It was called the “mecca of confinement." A Parisian hospital for
women of abnormal constitution, for the female dregs of society. Causes of
death included “masturbation, bad reading habits, nostalgia and misery.”
In its heyday it was called the Versaille of pain, a living museum of pathology
, 5000 strong. It is here that Charcot, the founder of neurology, rediscovers
hysteria.
One young woman, Augustine, just 15, is admitted in 1882 for paralysis of
sensation in her right arm and attacks of severe hysteria. Wet collodion photography
is too slow to capture Augustine’s “fits,” so Charcot and
Regnard have Augustine reenact her hysterical seizures. She becomes a “star”
performer of her ward, embodying the iconography of an era. Hypnotic experiments
on Friday mornings in the filled amphitheater, delirium induced by ether.
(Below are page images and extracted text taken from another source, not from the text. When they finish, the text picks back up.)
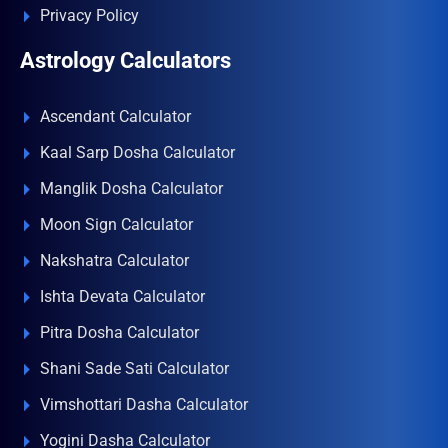
Privacy Policy
Astrology Calculators
Ascendant Calculator
Kaal Sarp Dosha Calculator
Manglik Dosha Calculator
Moon Sign Calculator
Nakshatra Calculator
Ishta Devata Calculator
Pitra Dosha Calculator
Shani Sade Sati Calculator
Vimshottari Dasha Calculator
Yogini Dasha Calculator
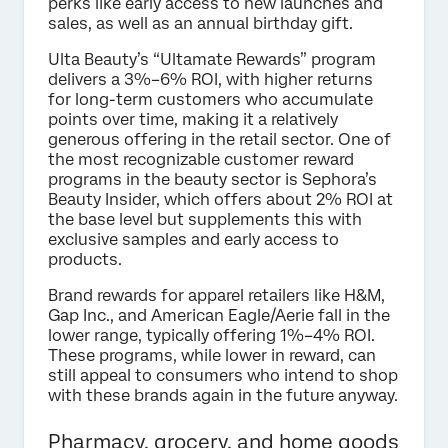
perks like early access to new launches and
sales, as well as an annual birthday gift.
Ulta Beauty’s “Ultamate Rewards” program
delivers a 3%–6% ROI, with higher returns
for long-term customers who accumulate
points over time, making it a relatively
generous offering in the retail sector. One of
the most recognizable customer reward
programs in the beauty sector is Sephora’s
Beauty Insider, which offers about 2% ROI at
the base level but supplements this with
exclusive samples and early access to
products.
Brand rewards for apparel retailers like H&M,
Gap Inc., and American Eagle/Aerie fall in the
lower range, typically offering 1%–4% ROI.
These programs, while lower in reward, can
still appeal to consumers who intend to shop
with these brands again in the future anyway.
Pharmacy, grocery, and home goods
Scenes of hysterical contractures, catalepsie provoked by light, contractions
of the tongue induced by a tuning fork, and Augustine flirting with her physician
experimenters. Its all part of the routine. It’s the story of one young
hysteric who when she relapses, is unable to perform and is returned to her
cell. She dresses as a man and escapes from Salpetriere, disappearing into
history without a trace.
The viscous and entropic lense of epoxy resin captures Augustine as she reenters
our world again.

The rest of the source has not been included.